### Page-level text extractions
---

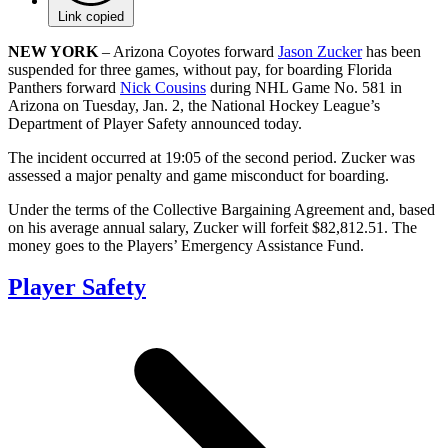
Link copied
NEW YORK
– Arizona Coyotes forward
Jason Zucker
has been
suspended for three games, without pay, for boarding Florida
Panthers forward
Nick Cousins
during NHL Game No. 581 in
Arizona on Tuesday, Jan. 2, the National Hockey League’s
Department of Player Safety announced today.
The incident occurred at 19:05 of the second period. Zucker was
assessed a major penalty and game misconduct for boarding.
Under the terms of the Collective Bargaining Agreement and, based
on his average annual salary, Zucker will forfeit $82,812.51. The
money goes to the Players’ Emergency Assistance Fund.
Player Safety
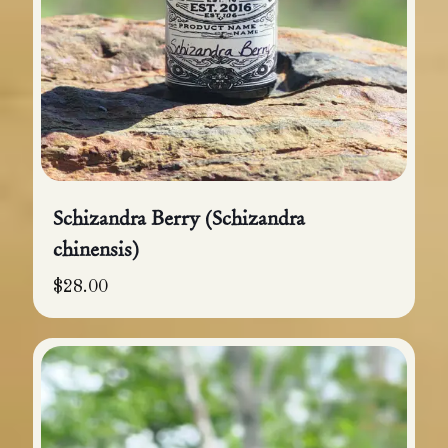
Schizandra Berry (Schizandra
chinensis)
$
28.00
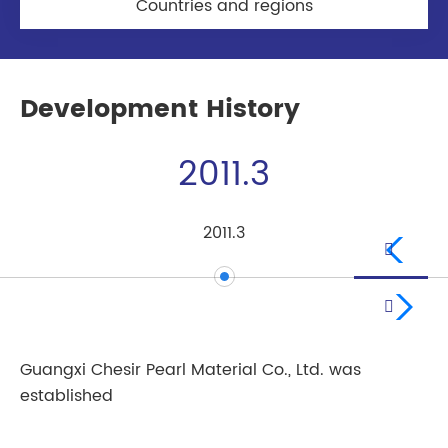
Countries and regions
Development History
2011.3
2011.3


Guangxi Chesir Pearl Material Co., Ltd. was
Li
established
Pr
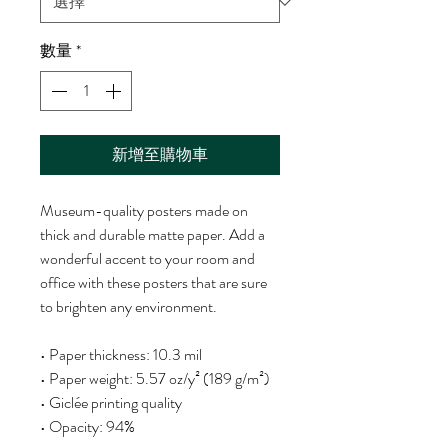
數量
*
新增至購物車
Museum-quality posters made on 
thick and durable matte paper. Add a 
wonderful accent to your room and 
office with these posters that are sure 
to brighten any environment.
• Paper thickness: 10.3 mil
• Paper weight: 5.57 oz/y² (189 g/m²)
• Giclée printing quality
• Opacity: 94%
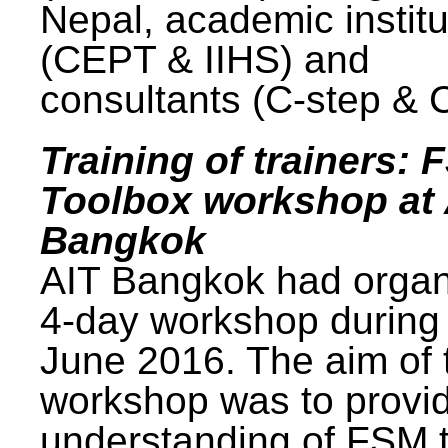
Nepal, academic institu
(CEPT & IIHS) and
consultants (C-step & 
Training of trainers: 
Toolbox workshop at 
Bangkok
AIT Bangkok had organ
4-day workshop during
June 2016. The aim of 
workshop was to provi
understanding of FSM 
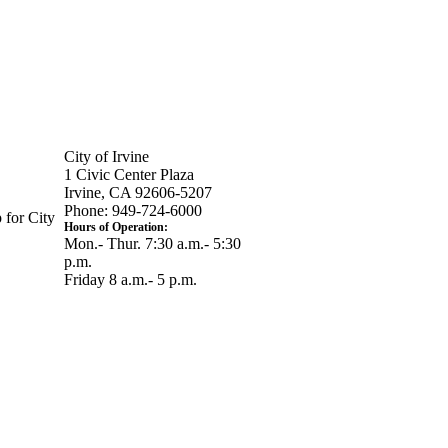
City of Irvine
1 Civic Center Plaza
Irvine, CA 92606-5207
Phone: 949-724-6000
 for City
Hours of Operation:
Mon.- Thur. 7:30 a.m.- 5:30
p.m.
Friday 8 a.m.- 5 p.m.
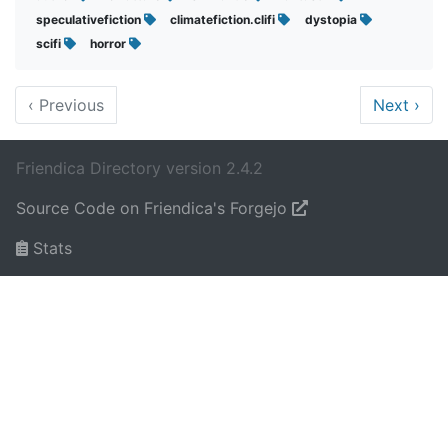
speculativefiction
climatefiction.clifi
dystopia
scifi
horror
‹
Previous
Next
›
Friendica Directory version 2.4.2
Source Code on Friendica's Forgejo
Stats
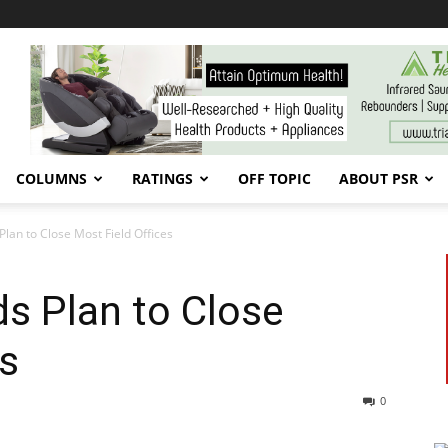
COLUMNS
RATINGS
OFF TOPIC
ABOUT PSR
lan to Close Most Field Offices
s Plan to Close
es
0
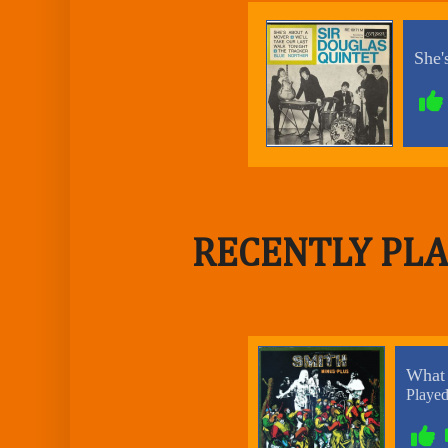
RECENTLY PLA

---

### What you are asked to do
Reproduce each entry word for word and cut the images.

### Exercise response
Link copied
NEW YORK
– Arizona Coyotes forward
Jason Zucker
has been
suspended for three games, without pay, for boarding Florida
Panthers forward
Nick Cousins
during NHL Game No. 581 in
Arizona on Tuesday, Jan. 2, the National Hockey League’s
Department of Player Safety announced today.
The incident occurred at 19:05 of the second period. Zucker was
assessed a major penalty and game misconduct for boarding.
Under the terms of the Collective Bargaining Agreement and, based
on his average annual salary, Zucker will forfeit $82,812.51. The
money goes to the Players’ Emergency Assistance Fund.
Player Safety
Schizandra Berry (Schizandra
chinensis)
$
28.00
Countries and regions
Development History
2011.3
2011.3


Guangxi Chesir Pearl Material Co., Ltd. was
Li
established
Pr
數量
*
新增至購物車
Museum-quality posters made on 
thick and durable matte paper. Add a 
wonderful accent to your room and 
office with these posters that are sure 
to brighten any environment.
• Paper thickness: 10.3 mil
• Paper weight: 5.57 oz/y² (189 g/m²)
• Giclée printing quality
• Opacity: 94%
Nepal, academic institu
(CEPT & IIHS) and
consultants (C-step & 
Training of trainers: 
Toolbox workshop at 
Bangkok
AIT Bangkok had organ
4-day workshop during
June 2016. The aim of 
workshop was to provi
understanding of FSM 
City of Irvine
1 Civic Center Plaza
Irvine, CA 92606-5207
Phone: 949-724-6000
 for City
Hours of Operation:
Mon.- Thur. 7:30 a.m.- 5:30
p.m.
Friday 8 a.m.- 5 p.m.
speculativefiction
climatefiction.clifi
dystopia
scifi
horror
‹
Previous
Next
›
Friendica Directory version 2.4.2
Source Code on Friendica's Forgejo
Stats
COLUMNS
RATINGS
OFF TOPIC
ABOUT PSR
lan to Close Most Field Offices
s Plan to Close
es
0
RECENTLY PLA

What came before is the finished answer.